Je les ai amenées à chaque fois briser leurs rangs sur les plus hauts murs que je connaisse. Les bastions imprenables, disaient-ils, ceux qui tiennent toute une vie. Je leur ai tout livré, chaque nuit, en espérant qu’elles se tueraient à la tâche. En espérant qu’elles me laisseraient quelques miettes, quelques murs intacts sous lesquels me réfugier avec quelques lambeaux de ma peau. Je me serais contentée de souvenirs, je me serais contentée de savoir esquisser un sourire. Je sais déjà pourtant, depuis longtemps, que les batailles perdues présument de l’issue de la guerre.
Que vivre quand il ne reste plus que des ruines fumantes ? Quand l’énergie vitale, je l’ai dépensée à fuir des démons qui ne hurlaient que ce dont j’étais déjà persuadée ? Que sacrifier quand l’autre, le dernier fort, a baissé pavillon lui aussi ?
Assise devant le brasier, je réchauffe ma carcasse une dernière fois en comptant le nombre de bêtes à terre. Mais je sais, déjà, qu’il en restera une. Et que je n’ai plus rien à lui sacrifier cette fois.
Je repense à l’or des feuilles, à la finesse de leurs nervures, et à la beauté de leurs dentelles lorsqu’elles se vident de leur chair. Aurais-je l’air d’une jolie dentelle, moi aussi, les yeux clos et les lèvres bleues, les mains pâles croisées sur ma poitrine ? Quelle idée absurde.
La fumée masque les étoiles. Ma maigre consolation, je la puise dans l’idée que ce dernier fort, cette dernière main qui a tenu la mienne presque jusqu’au bout, a été déserté au bon moment. Au moins, je n’ai entraîné personne jusque là. Au moins, mes courses folles auront peut-être servi à cela.
Je soupire.
La brasier perd en puissance, et une ombre s’avance, lentement. Pas après pas, j’admire sa silhouette élancée, son corps taillé pour la chasse, les griffes sanglantes et la gueule béante, à demi-arrachée.

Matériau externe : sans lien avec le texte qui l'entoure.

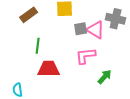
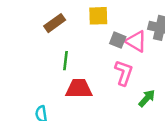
gray square: (81, 29) -> (118, 40), turned 32
pink L-shape: (86, 56) -> (124, 73), turned 115

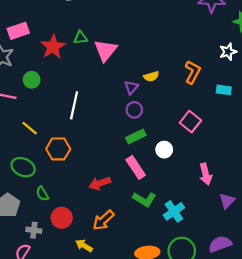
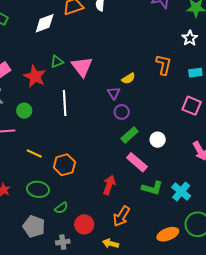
white line: (74, 105) -> (65, 103), moved
pink square: (190, 122) -> (192, 106), moved
red arrow: (100, 183) -> (109, 185), turned 144
green semicircle: (42, 194) -> (61, 208), turned -80

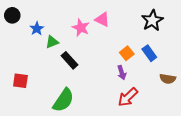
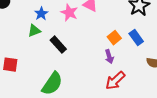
blue star: (37, 29) -> (41, 14), moved
green triangle: (52, 42) -> (34, 31), moved

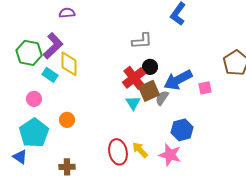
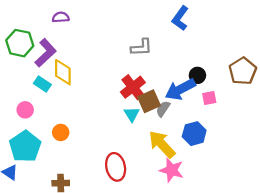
green hexagon: (29, 53) -> (20, 43), moved
black circle: (150, 67) -> (197, 75), moved
blue hexagon: (182, 130) -> (194, 134), moved
yellow arrow: (140, 150) -> (162, 144), moved, size x1.6

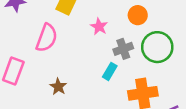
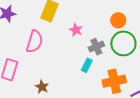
orange circle: (138, 15) -> (118, 20), moved
brown star: (58, 87) -> (42, 87), moved

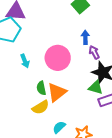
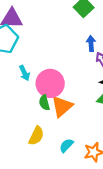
pink circle: (58, 58) -> (50, 83), moved
yellow semicircle: (41, 107) -> (36, 136), moved, turned -30

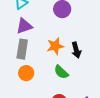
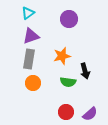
black arrow: (76, 50) -> (85, 71), moved
green semicircle: (61, 72) -> (68, 82), turned -35

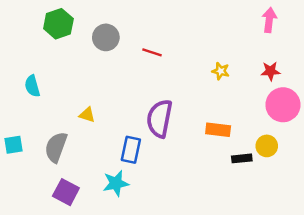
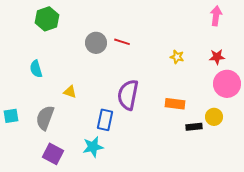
gray circle: (106, 37) -> (96, 43), moved
cyan semicircle: (32, 86) -> (36, 69), moved

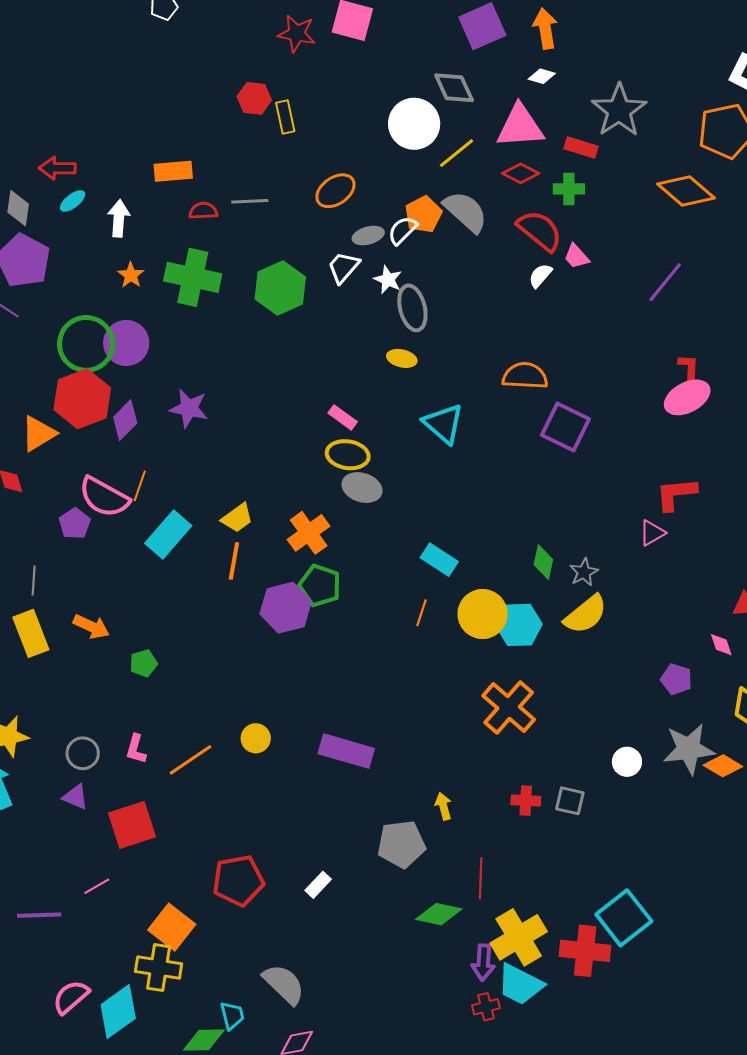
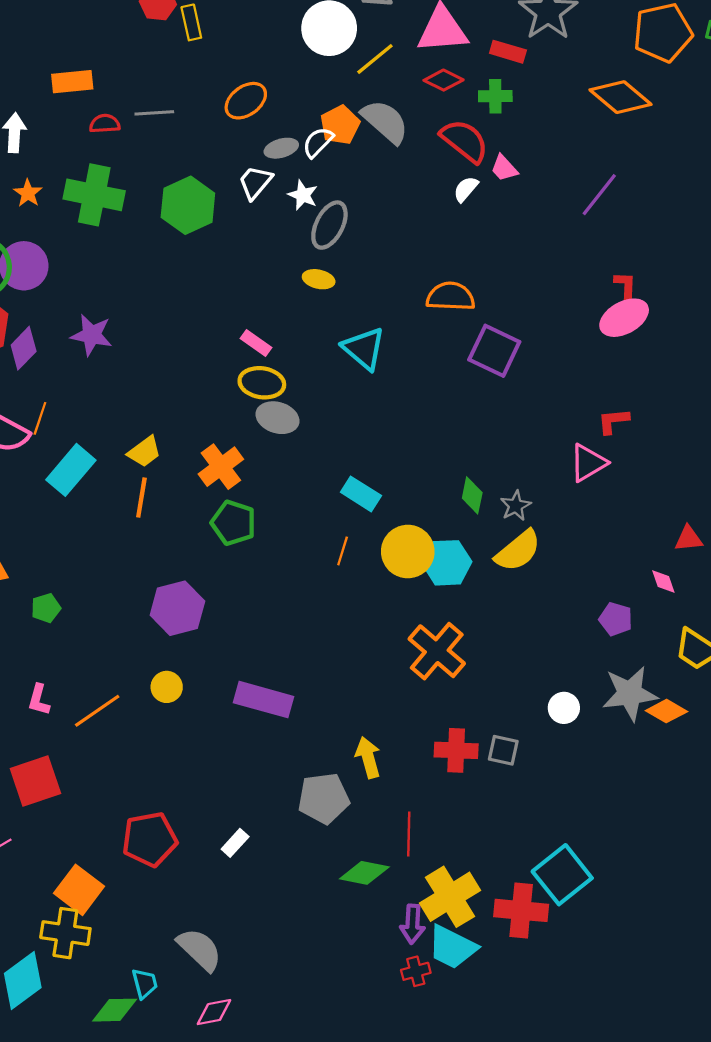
gray ellipse: (412, 308) -> (329, 225), turned 42
red L-shape: (676, 494) -> (613, 421), size x0.7
pink triangle: (652, 533) -> (588, 463), size x1.4
purple hexagon: (286, 608) -> (177, 608), moved
red cross: (526, 801) -> (456, 750), size x1.4
yellow arrow: (443, 806) -> (368, 757), size x1.4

En me levant, ma tête tourne un peu. Qui habitait là avant, qui résidait dans cette enceinte ? Je ne sais plus.
Je m’adosse contre l’arbre, et j’attends.
J’attends les hurlements, les mots sanglants des bêtes vociférantes, ces mots qui venaient de mes tripes et que je connaissais par cœur, dans le sens comme dans le rythme. J’attends mais il n’y a que le silence, et ses yeux plantés dans les miens. J’aurais dû le savoir, il n’y a plus rien à dire, il ne reste plus rien que de la fumée et le vide auquel j’aspire. Je quitte mon abri pour la rejoindre, lentement, en savourant chaque pas. Elle sait que je ne fuirais pas, et prend tout le temps du monde pour poser ses griffes sur mon cou.
Je pensais qu’elles seraient froides.
Les yeux dans les siens, j’ai un franc sourire. Quand mon corps tombera, verrais-je les feuilles d’or, ou l’immensité noire du ciel à travers les branches ? J’ai vaincu la bête, scandent les derniers battements de mon cœur, j’ai vaincu la bête, je chantonne encore, en la voyant s’écrouler à mes pieds, chienne docile, froide et inerte.
J’ai vaincu la bête, j’ai vaincu la bête, puisqu’elle meurt avec moi.